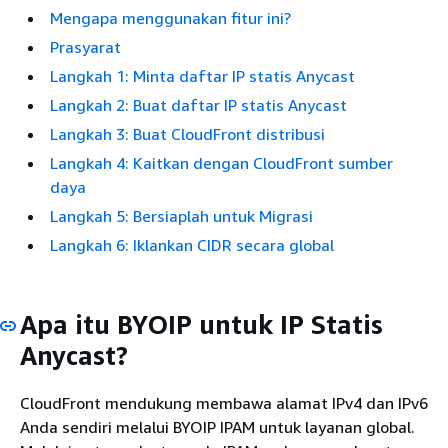
Mengapa menggunakan fitur ini?
Prasyarat
Langkah 1: Minta daftar IP statis Anycast
Langkah 2: Buat daftar IP statis Anycast
Langkah 3: Buat CloudFront distribusi
Langkah 4: Kaitkan dengan CloudFront sumber
daya
Langkah 5: Bersiaplah untuk Migrasi
Langkah 6: Iklankan CIDR secara global
Apa itu BYOIP untuk IP Statis
Anycast?
CloudFront mendukung membawa alamat IPv4 dan IPv6
Anda sendiri melalui BYOIP IPAM untuk layanan global.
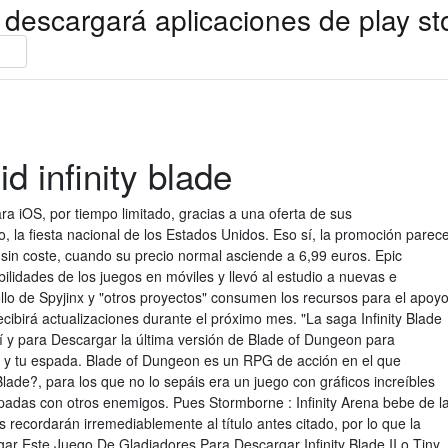
 descargará aplicaciones de play st
d infinity blade
ra iOS, por tiempo limitado, gracias a una oferta de sus
io, la fiesta nacional de los Estados Unidos. Eso sí, la promoción parec
 sin coste, cuando su precio normal asciende a 6,99 euros. Epic
bilidades de los juegos en móviles y llevó al estudio a nuevas e
llo de Spyjinx y "otros proyectos" consumen los recursos para el apoy
 recibirá actualizaciones durante el próximo mes. "La saga Infinity Blade
í y para Descargar la última versión de Blade of Dungeon para
ú y tu espada. Blade of Dungeon es un RPG de acción en el que
Blade?, para los que no lo sepáis era un juego con gráficos increíbles
padas con otros enemigos. Pues Stormborne : Infinity Arena bebe de l
recordarán irremediablemente al título antes citado, por lo que la
r Este Juego De Gladiadores Para Descargar Infinity Blade II o Tiny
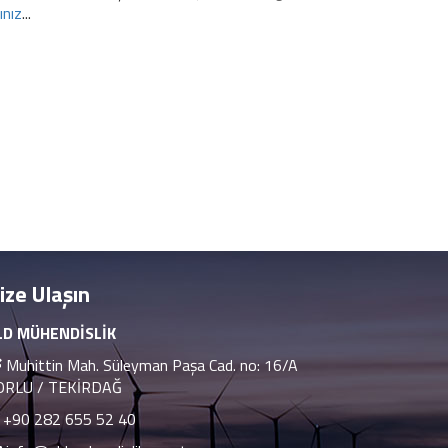
ınız
...
ize Ulaşın
LD MÜHENDİSLİK
Muhittin Mah. Süleyman Paşa Cad. no: 16/A
ORLU / TEKİRDAĞ
+90 282 655 52 40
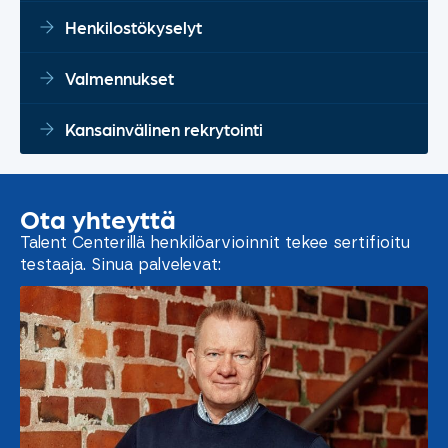
Henkilostökyselyt
Valmennukset
Kansainvälinen rekrytointi
Ota yhteyttä
Talent Centerillä henkilöarvioinnit tekee sertifioitu
testaaja. Sinua palvelevat:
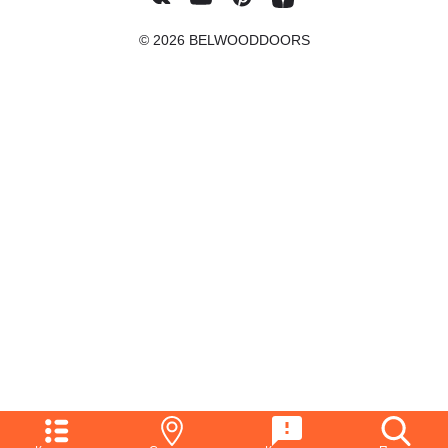
© 2026 BELWOODDOORS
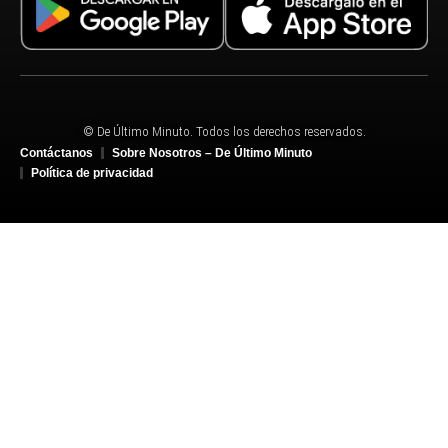
© De Último Minuto. Todos los derechos reservados.
Contáctanos
Sobre Nosotros – De Último Minuto
Política de privacidad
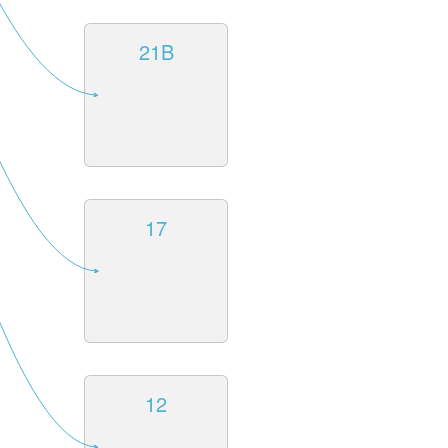
21B
17
12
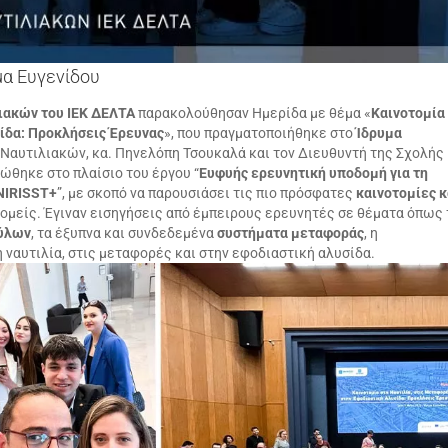
μα Ευγενίδου
ιακών
του ΙΕΚ ΔΕΛΤΑ
παρακολούθησαν Ημερίδα με θέμα «
Καινοτομία
σίδα: Προκλήσεις Έρευνας
», που πραγματοποιήθηκε στο
Ίδρυμα
 Ναυτιλιακών, κα. Πηνελόπη Τσουκαλά και τον Διευθυντή της Σχολής
ώθηκε στο πλαίσιο του έργου “
Ευφυής ερευνητική υποδομή για τη
ENIRISST+
”, με σκοπό να παρουσιάσει τις πιο πρόσφατες
καινοτομίες κ
τομείς. Έγιναν εισηγήσεις από έμπειρους ερευνητές σε θέματα όπως 
φύλων
, τα έξυπνα και συνδεδεμένα
συστήματα μεταφοράς
, η
 ναυτιλία, στις μεταφορές και στην εφοδιαστική αλυσίδα.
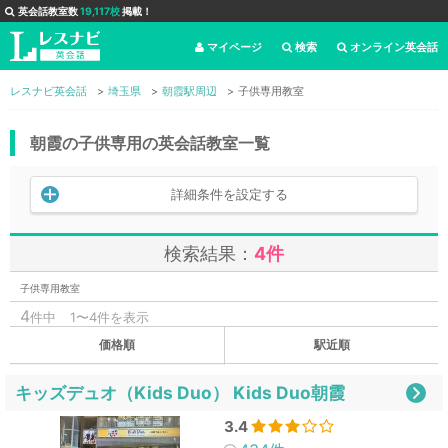
英会話教室数
19,117校
掲載！
マイページ
検索
オンライン英会話
レスナビ英会話
埼玉県
朝霞駅周辺
子供専用教室
朝霞の子供専用の英会話教室一覧
詳細条件を設定する
検索結果：
4件
子供専用教室
4
件中
1〜4件を表示
価格順
駅近順
キッズデュオ（Kids Duo） Kids Duo朝霞
3.4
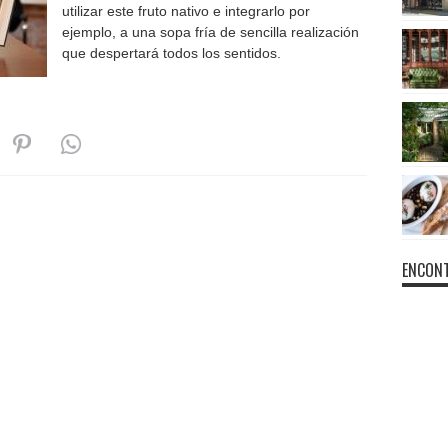
utilizar este fruto nativo e integrarlo por
ejemplo, a una sopa fría de sencilla realización
que despertará todos los sentidos.
ENCONT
--------------------------------
**YOUR TASK**
Please keep the pictures out and reproduce the records above exactly.

**EXERCISE OUTPUT**
Mengapa menggunakan fitur ini?
Prasyarat
Langkah 1: Minta daftar IP statis Anycast
Langkah 2: Buat daftar IP statis Anycast
Langkah 3: Buat CloudFront distribusi
Langkah 4: Kaitkan dengan CloudFront sumber
daya
Langkah 5: Bersiaplah untuk Migrasi
Langkah 6: Iklankan CIDR secara global
Apa itu BYOIP untuk IP Statis
Anycast?
CloudFront mendukung membawa alamat IPv4 dan IPv6
Anda sendiri melalui BYOIP IPAM untuk layanan global.
 descargará aplicaciones de play st
d infinity blade
ra iOS, por tiempo limitado, gracias a una oferta de sus
io, la fiesta nacional de los Estados Unidos. Eso sí, la promoción parec
 sin coste, cuando su precio normal asciende a 6,99 euros. Epic
bilidades de los juegos en móviles y llevó al estudio a nuevas e
llo de Spyjinx y "otros proyectos" consumen los recursos para el apoy
 recibirá actualizaciones durante el próximo mes. "La saga Infinity Blade
í y para Descargar la última versión de Blade of Dungeon para
ú y tu espada. Blade of Dungeon es un RPG de acción en el que
Blade?, para los que no lo sepáis era un juego con gráficos increíbles
padas con otros enemigos. Pues Stormborne : Infinity Arena bebe de l
recordarán irremediablemente al título antes citado, por lo que la
r Este Juego De Gladiadores Para Descargar Infinity Blade II o Tiny
ınız
...
ize Ulaşın
LD MÜHENDİSLİK
Muhittin Mah. Süleyman Paşa Cad. no: 16/A
ORLU / TEKİRDAĞ
+90 282 655 52 40
Henkilostökyselyt
Valmennukset
Kansainvälinen rekrytointi
Ota yhteyttä
Talent Centerillä henkilöarvioinnit tekee sertifioitu
testaaja. Sinua palvelevat:
© 2026 BELWOODDOORS
© De Último Minuto. Todos los derechos reservados.
Contáctanos
Sobre Nosotros – De Último Minuto
Política de privacidad
21B
17
12
μα Ευγενίδου
ιακών
του ΙΕΚ ΔΕΛΤΑ
παρακολούθησαν Ημερίδα με θέμα «
Καινοτομία
σίδα: Προκλήσεις Έρευνας
», που πραγματοποιήθηκε στο
Ίδρυμα
 Ναυτιλιακών, κα. Πηνελόπη Τσουκαλά και τον Διευθυντή της Σχολής
ώθηκε στο πλαίσιο του έργου “
Ευφυής ερευνητική υποδομή για τη
ENIRISST+
”, με σκοπό να παρουσιάσει τις πιο πρόσφατες
καινοτομίες κ
τομείς. Έγιναν εισηγήσεις από έμπειρους ερευνητές σε θέματα όπως 
φύλων
, τα έξυπνα και συνδεδεμένα
συστήματα μεταφοράς
, η
 ναυτιλία, στις μεταφορές και στην εφοδιαστική αλυσίδα.
英会話教室数
19,117校
掲載！
マイページ
検索
オンライン英会話
レスナビ英会話
埼玉県
朝霞駅周辺
子供専用教室
朝霞の子供専用の英会話教室一覧
詳細条件を設定する
検索結果：
4件
子供専用教室
4
件中
1〜4件を表示
価格順
駅近順
キッズデュオ（Kids Duo） Kids Duo朝霞
3.4
utilizar este fruto nativo e integrarlo por
ejemplo, a una sopa fría de sencilla realización
que despertará todos los sentidos.
ENCONT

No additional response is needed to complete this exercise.